El motivo último de esta incomunicación, de esta alergia mutua, bien puede estar en un decisivo pero inapreciable corrimiento del espectro político. Como continuamos empecinados en emplear una terminología decimonónica para referirnos a nuestra actualidad, creemos que el PSOE es la izquierda reformista y lo que hay a su siniestra no son sino fuerzas marginales revolucionarias. Eso le ocurre a Daniel Innerarity, en cuyo artículo de hoy en El País intenta desmontar la valoración según la cual la debacle de las socialdemocracias se debe a su práctica sumisión a las reglas del liberalismo capitalista. Moderación y capacidad de gobernar de acuerdo a los agentes económicos (facultad que él confunde con la credibilidad), pero sin dejar que nadie sucumba del todo a la competencia, son sus recetas para salir del atolladero. En ningún caso aproximarse a los 'izquierdistas demagogos' ni caer en la futil retórica anticapitalista.

El problema, como decía, es que la izquierda reformista ha dejado de serla. Antes, se distinguía el reformista del revolucionario por los distintos medios con que pretendían llegar al mismo fin: el socialismo, una sociedad sin desigualdades económicas, o con desigualdades basadas exclusivamente en la capacidad y el mérito, pero sin llevar acompañadas prerrogativas de poder sobre otros conciudadanos. La socialdemocracia actual, pese a que pretenda legitimarse como reformista, ha dejado de serlo, pues sus reformas persiguen reequilibrar el capitalismo, mas no conquistar el socialismo. Y, en la medida en que ha abandonado dicha promesa, quienes todavía, siquiera remotamente, creían en ella, abandonan a su vez a la actual socialdemocracia.

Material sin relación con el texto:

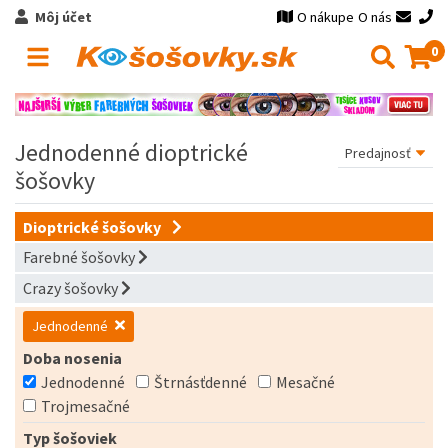
Môj účet
O nákupe
O nás
0
Jednodenné dioptrické
šošovky
Dioptrické šošovky
Farebné šošovky
Crazy šošovky
Jednodenné
Doba nosenia
Jednodenné
Štrnásťdenné
Mesačné
Trojmesačné
Typ šošoviek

Y no se trata, como pretenden algunos, de renunciar a lo que ya se ha demostrado desastroso, el sovietismo y la colectivización. La socialdemocracia no se opone, como Innerarity sugiere, al totalitarismo comunista, sino al verdadero reformismo. A aquellas formaciones que, lejos de la demagogia, la utopía y los imposibles, defienden medidas bien sencillas y poco traumáticas. Valgan algunos ejemplos: no suprimir el impuesto del patrimonio, participar las empresas estratégicas en lugar de subvencionarlas para poder responder a las deslocalizaciones, organizar una banca pública junto a la privada, expropiar los inmuebles sin uso, gravar la especulación, incentivar las actividades productivas y conceder capacidad decisoria a los empleados. Todo ello con el fin de corregir desigualdades y satisfacer universalmente necesidades no tan básicas, que van de la vivienda, el vestido y el alimento a la educación, la sanidad, el transporte y el ocio.

No se trata, pues, de mantener las esencias izquierdistas, como Innerarity sostiene, sino de tener siempre en el horizonte la emancipación ilustrada --plasmada en la máxima kantiana según la cual ningún hombre debe ser utilizado como simple medio-- y de tomar las medidas concretas, factibles, viables y negociadas, que la hagan posible.